As we inch closer to the 9/11 anniversary, memorials will become a gathering place – for people to mourn and for younger generations to learn.

September 11, 2001, brings chilling memories rushing back.

“You could smell death in the air,” 9/11 Remembered The Traveling Memorial CEO Erick Robertson said.

Moments of terror are etched into a span of generations in our nation.   

“I recovered bodies every day, all day,” Robertson continued. 

He did two tours on Ground Zero and launched a mission to help people across the U.S. understand the gravity of the tragedy using a mobile memorial with artifacts.  

“We carry on the tradition of honoring the victims, the survivors and everyone that played a hand in it that day,” he said.

Twenty-one years ago, 19 terrorists hijacked four commercial planes. They crashed two into the Twin Towers of the World Trade Center; a third plane into the Pentagon, and a fourth plane into a Pennsylvania field.

Nearly 3,000 people were killed, and hundreds more who responded to the call later died.  

Thousands of steel parts from the World Trade Center were turned into tributes across all 50 states. 

“The numbers are a little bit fuzzy, but there’s at least a thousand registered memorials across the United States,” Roberston said. 

Those monuments pay tribute to lives lost and first responders.

Eddie Jones is an architect and the team leader for “Moving Memories,” which is a 9/11 memorial in Phoenix, Arizona.

“Collectively, we were very proud that Arizona was one of the first to send first responders — firefighters mostly,” he said.

His team is focused on creating a timeless work of art using a natural source of light. As the sun moves, it reveals inscriptions that describe experiences, emotions, and reactions from Arizonans to the devastation. 

“It’s able to speak of the tragedy and remind us of how emotional it was and how those emotions varied, from revenge to forgiveness,” Jones continued.

The circular canopy outlines two timelines: what happened and what followed.

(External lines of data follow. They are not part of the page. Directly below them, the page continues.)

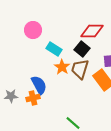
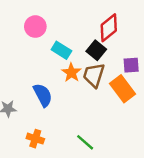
red diamond: (92, 31) -> (109, 28), turned -40
orange cross: (33, 98) -> (35, 139), moved, turned 32

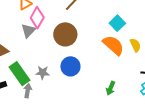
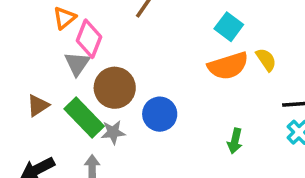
brown circle: (65, 34) -> (115, 88), moved
orange semicircle: (113, 45) -> (228, 66), turned 130
green rectangle: (20, 74) -> (84, 117), moved

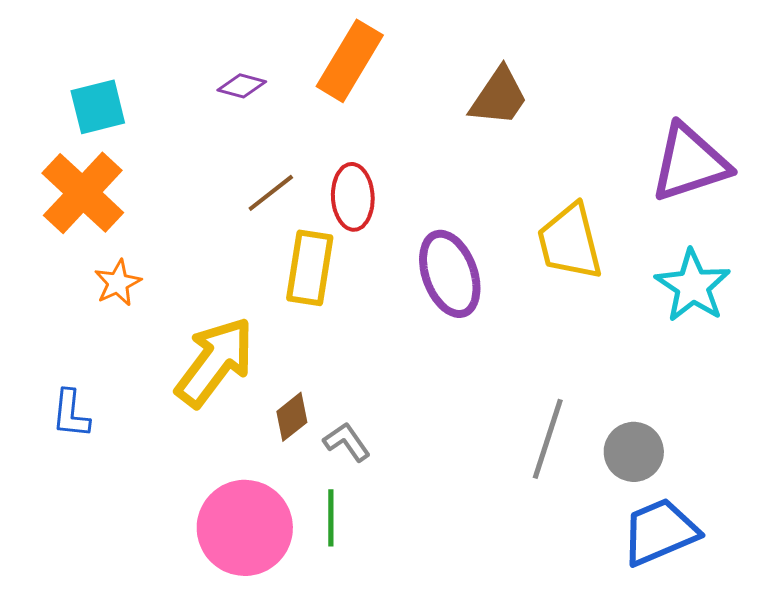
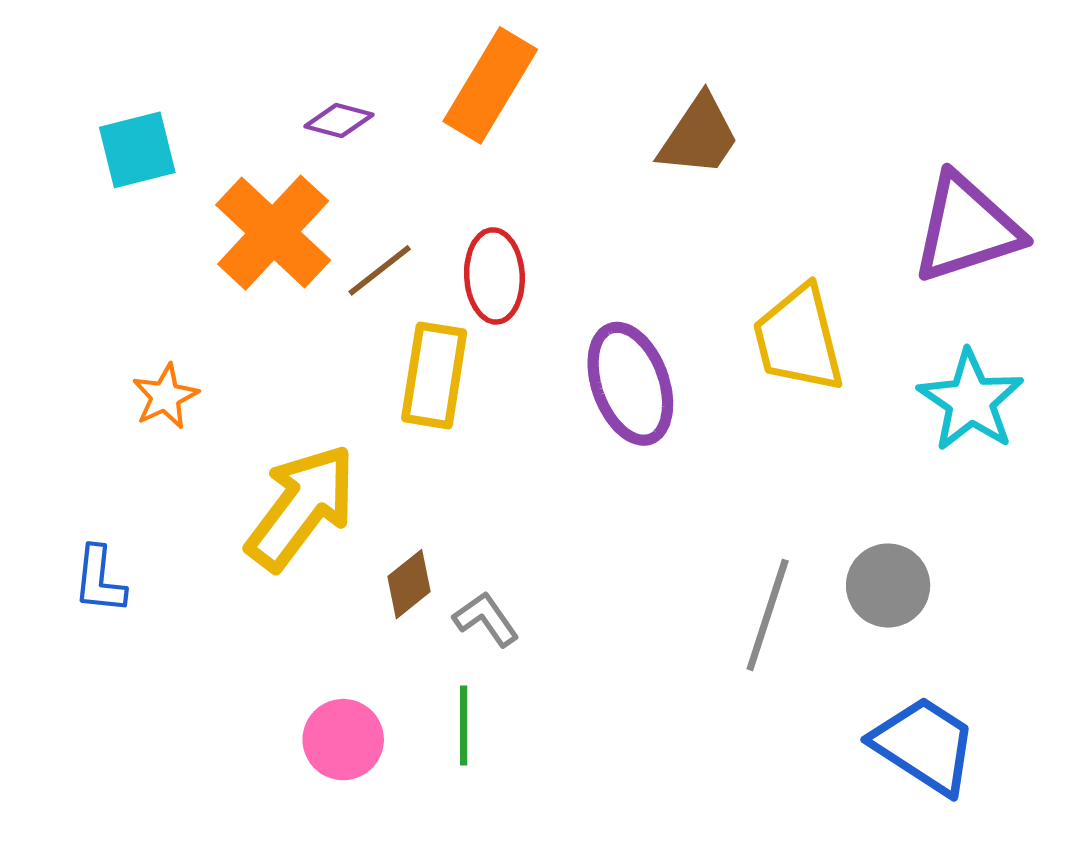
orange cross: (83, 193) -> (273, 233), moved
gray circle: (634, 452) -> (888, 585), moved
pink circle: (245, 528) -> (343, 740), size x0.6
blue trapezoid: (660, 532) -> (924, 745), turned 56

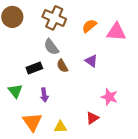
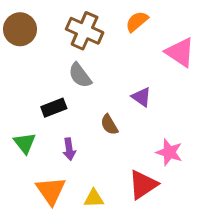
orange semicircle: (89, 26) -> (137, 22), moved
pink triangle: (116, 32) -> (180, 52), turned 30
brown semicircle: (62, 66) -> (109, 125), moved
red triangle: (92, 118) -> (143, 185), size x1.5

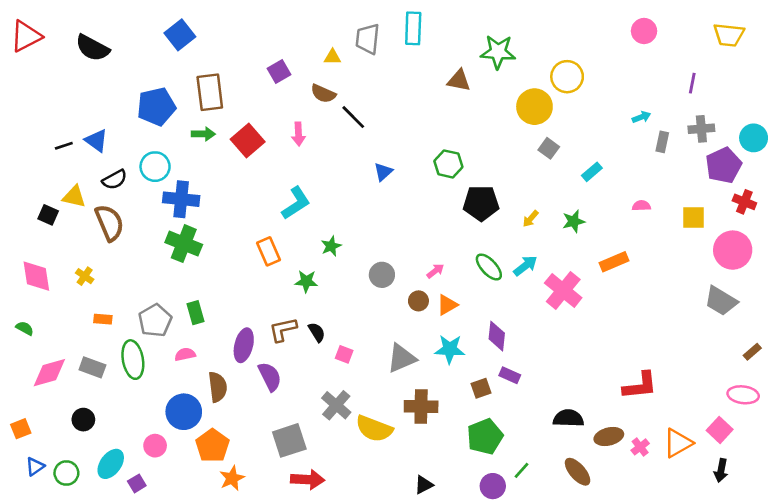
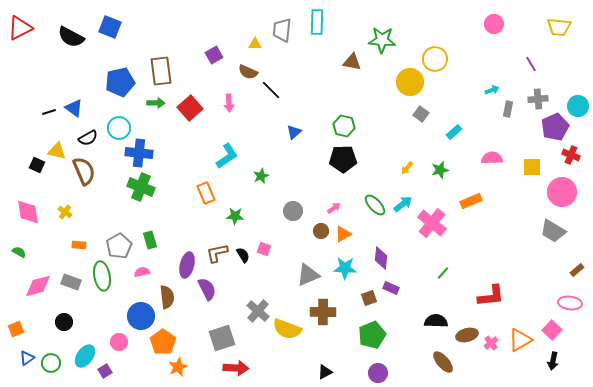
blue square: (180, 35) -> (110, 27), moved, turned -30
purple line: (692, 83) -> (531, 64), turned -42
black pentagon: (481, 203) -> (343, 159), moved
pink semicircle: (641, 206) -> (492, 158), size x1.5
green star: (331, 246) -> (261, 176), moved
pink square: (344, 354) -> (264, 249), moved
green line: (521, 470) -> (443, 273), moved

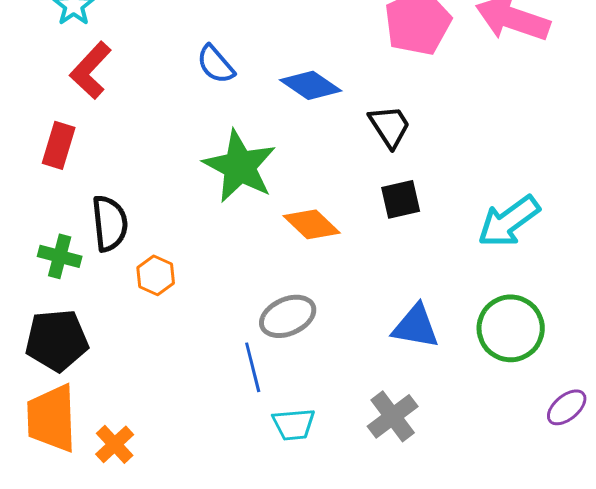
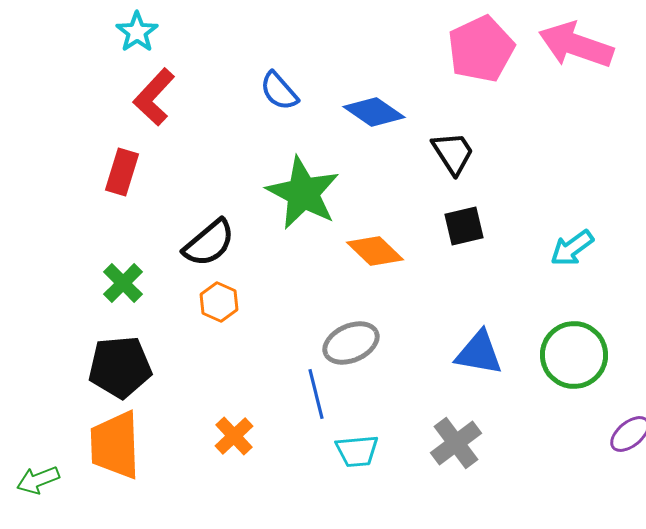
cyan arrow: (509, 221) -> (572, 248), size x0.7
black semicircle: (110, 223) -> (209, 243), moved, turned 56
green cross: (60, 256) -> (123, 283), turned 30
orange cross: (115, 444) -> (234, 436), moved

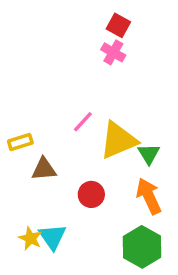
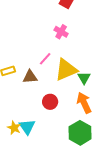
pink cross: (113, 52) -> (61, 32), moved
brown triangle: (44, 169) -> (30, 77), moved

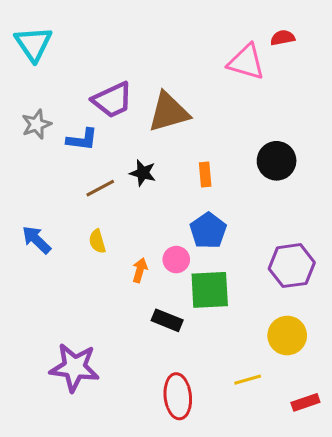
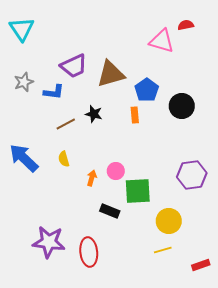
blue pentagon: (208, 231) -> (147, 90), moved
blue arrow: (36, 240) -> (24, 158), size x1.5
yellow circle: (287, 336) -> (169, 221), moved
red ellipse: (178, 396) -> (89, 252), moved

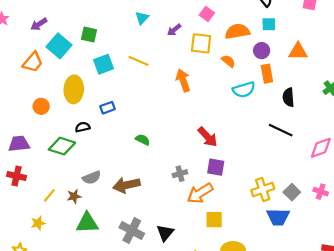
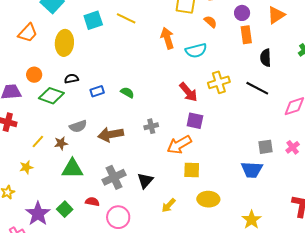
orange triangle: (298, 51) -> (276, 15), turned -36
orange trapezoid: (33, 62) -> (28, 33), moved
cyan semicircle: (244, 90) -> (196, 51), moved
orange circle: (41, 106) -> (34, 75), moved
blue rectangle: (108, 108) -> (97, 91), moved
gray cross: (180, 174) -> (151, 126), moved
yellow cross: (263, 189) -> (219, 82), moved
gray square: (292, 192) -> (266, 147), turned 35
pink cross: (321, 192) -> (293, 147), turned 32
gray cross: (132, 231) -> (114, 177), turned 35

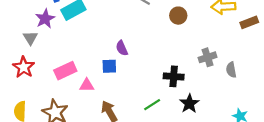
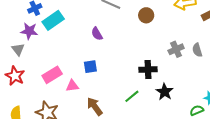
purple star: (45, 19) -> (29, 31), turned -30
purple semicircle: (122, 48) -> (97, 34), moved
gray semicircle: (231, 70) -> (197, 50), moved

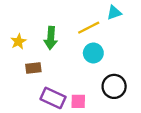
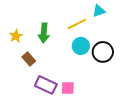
brown rectangle: (33, 68) -> (29, 59), turned 56
black circle: (114, 86) -> (103, 52), moved

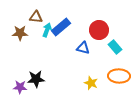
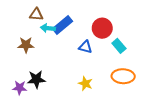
cyan arrow: (47, 30) -> (48, 28), turned -104
brown star: (20, 33) -> (26, 45), moved
yellow star: (91, 83) -> (85, 84), moved

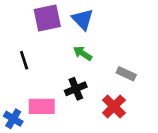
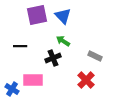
black line: (24, 60) -> (20, 46), turned -72
black cross: (76, 89) -> (53, 58), moved

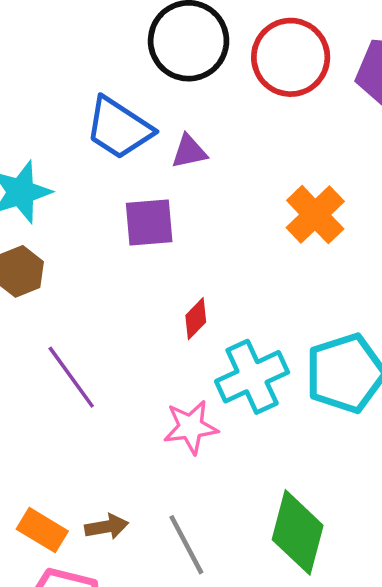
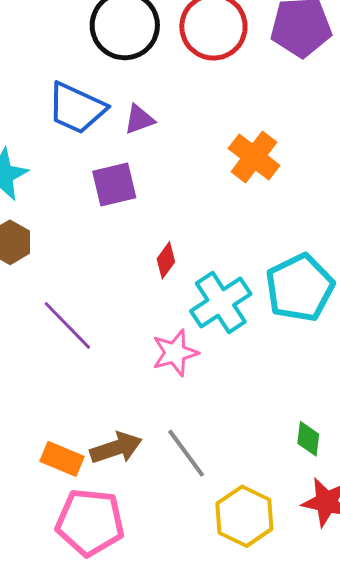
brown arrow: (107, 527) -> (116, 448), size x1.4
green diamond: (298, 532) -> (308, 439), moved, size x0.5

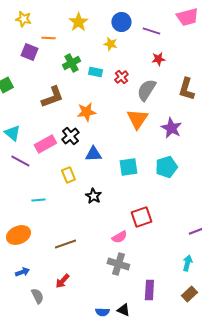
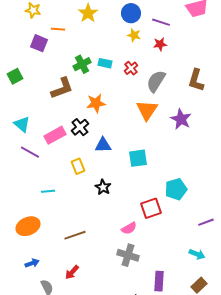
yellow star: (110, 44) -> (134, 35), moved
red star: (158, 59) -> (160, 44), moved
green cross: (71, 63) -> (82, 64), moved
cyan pentagon: (166, 167) -> (176, 189), moved
cyan arrow: (187, 263) -> (197, 254), turned 98

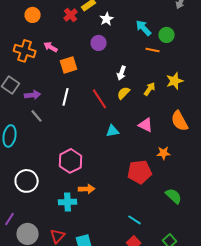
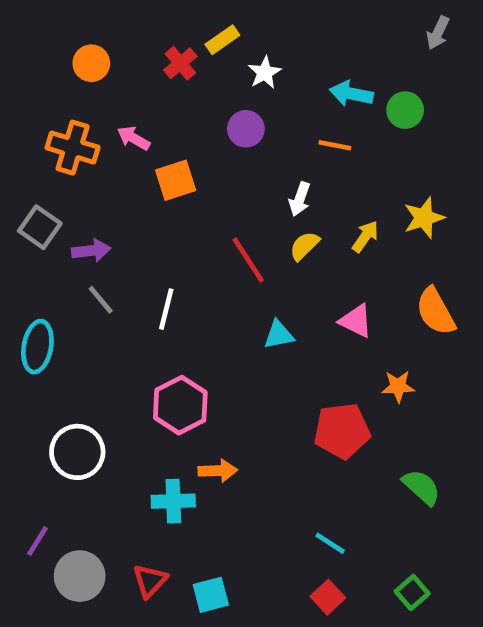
cyan arrow: (144, 28) -> (351, 94), turned -36
orange line: (153, 50) -> (335, 145), moved
white line: (66, 97) -> (166, 309), moved

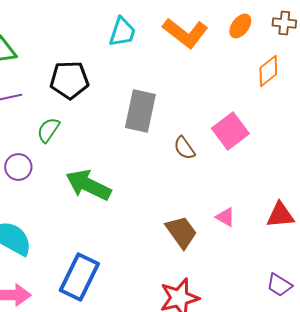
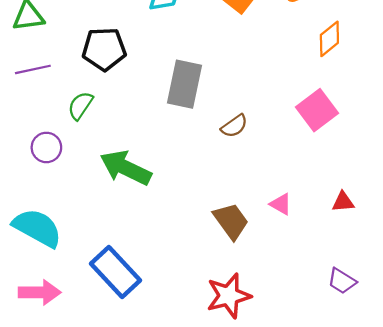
pink square: (230, 131) -> (317, 110), moved
brown semicircle: (184, 148) -> (234, 126), turned -90
red triangle: (280, 215) -> (343, 202), size x0.7
blue rectangle: (79, 277) -> (115, 272), turned -69

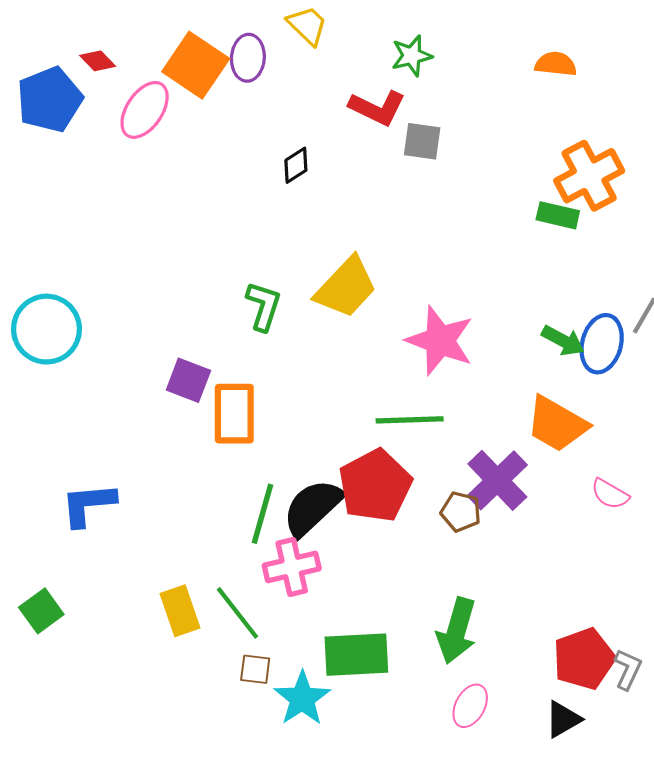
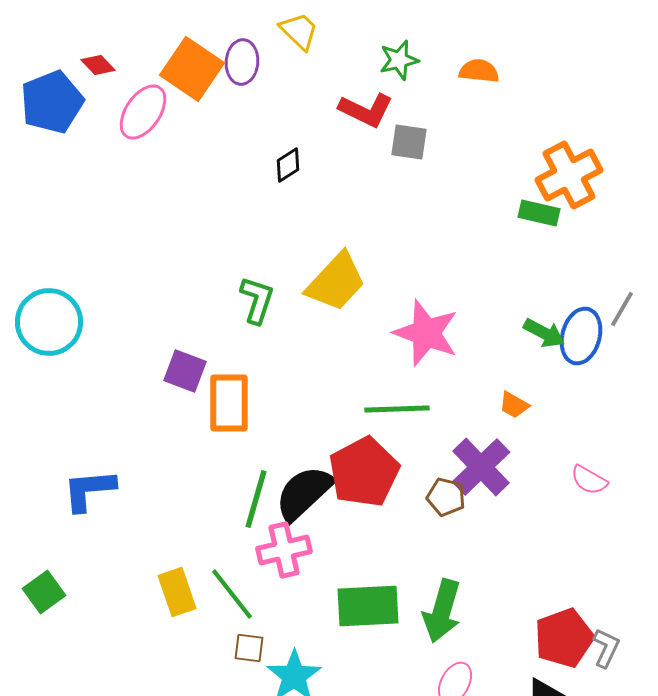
orange semicircle: (556, 64) -> (479, 71), moved
orange trapezoid: (557, 424) -> (514, 405), moved, size x0.5
green rectangle: (356, 655) -> (368, 606), moved

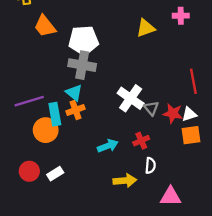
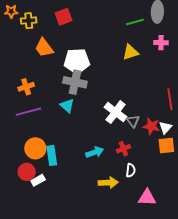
orange cross: (75, 110) -> (26, 87), moved
cyan rectangle: (55, 114) -> (52, 156), moved
white triangle: (189, 114) -> (165, 128), turned -32
orange circle: (46, 130) -> (35, 148), moved
white rectangle: (55, 174) -> (38, 180), moved

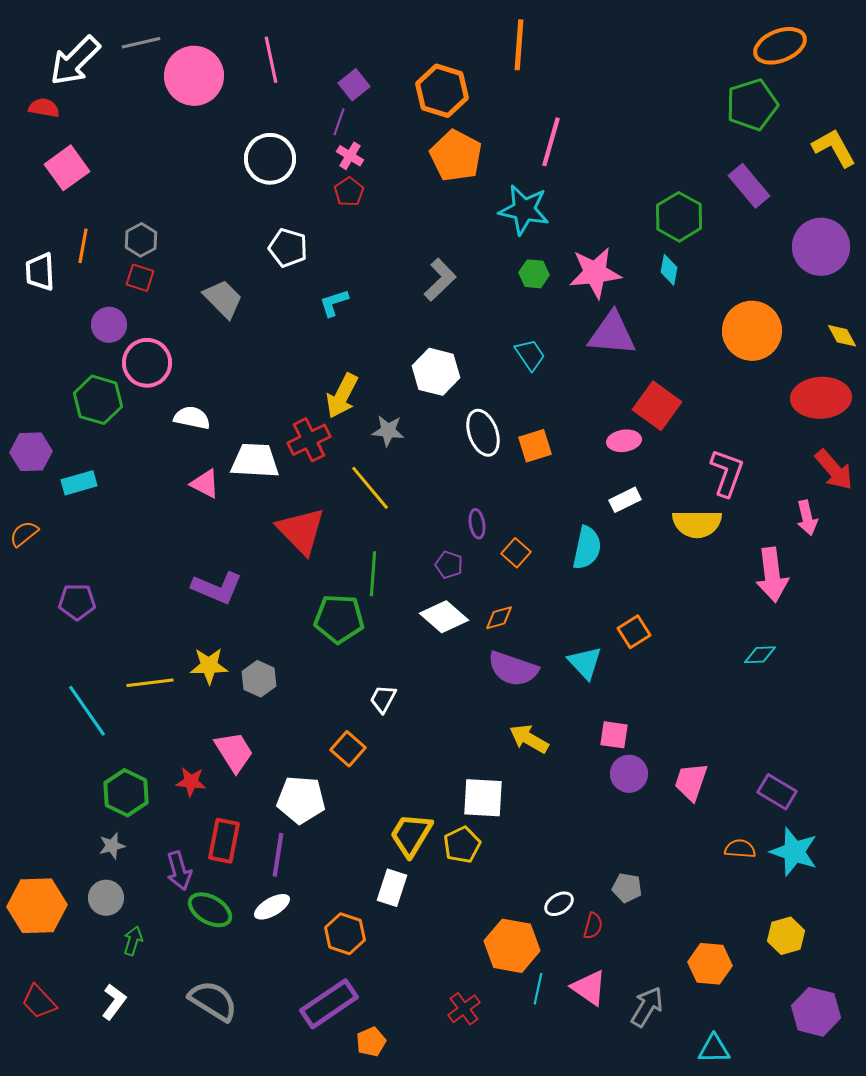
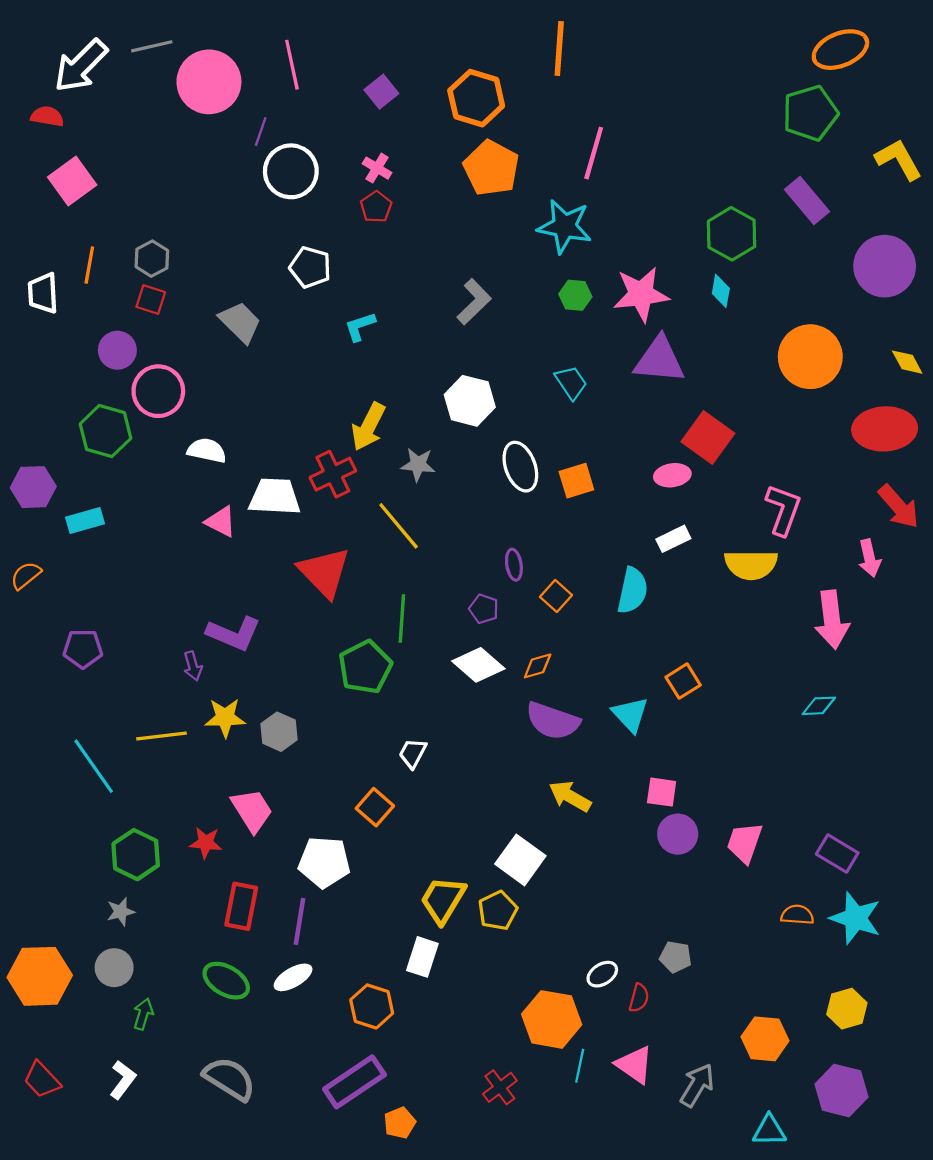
purple line: (339, 122) -> (261, 131), moved
green pentagon: (339, 619) -> (365, 667), turned -30
white square: (483, 798) -> (520, 860), turned 33
purple arrow: (179, 871) -> (193, 666), moved, size x0.7
purple hexagon: (816, 1012) -> (842, 1091), moved

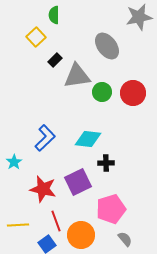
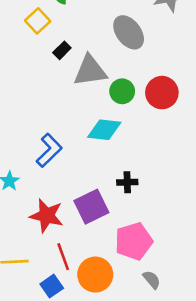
cyan diamond: (88, 139) -> (104, 130), moved

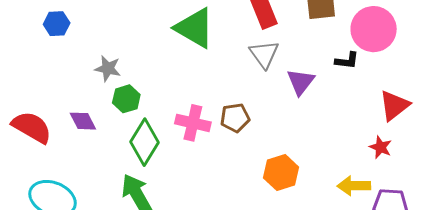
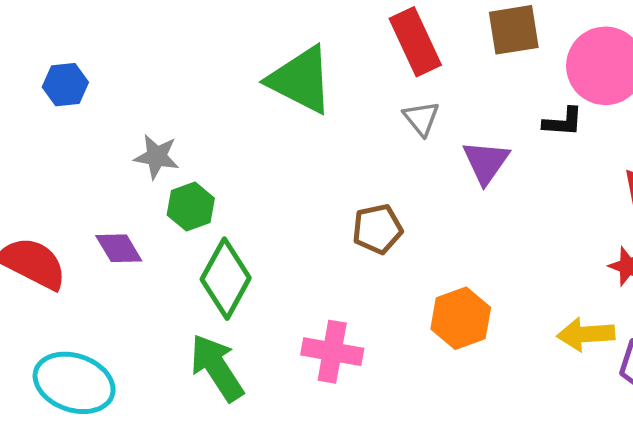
gray triangle: (264, 54) -> (421, 118), size x0.7
pink cross: (193, 123) -> (332, 352), moved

“We worked with the widow of the one Arizonian that was killed at the memorial, as well as two brothers of victims who lived here in Arizona, as well as the families of victims of hate crimes that happened,” memorial architect and artist Maria Salenger said.

Memorials across the country vary in size and cost and design.

At one in Phoenix, every September, 11 at noon, the sun shines a light on a salvaged piece of steel from Ground Zero. 

Beneath it, is brick rubble from the Pentagon attack and soil from the flight that crashed in Pennsylvania.  

Each memorial is unique, but they all share a purpose to educate new generations and give a mourning generation a permanent place to reflect. 

“When we make memorials, it’s to keep that honor and that vigil that’s going to recognize heroes and people and significance in our lives so that they are not forgotten the way we knew them in their real lives,” Robertson said. 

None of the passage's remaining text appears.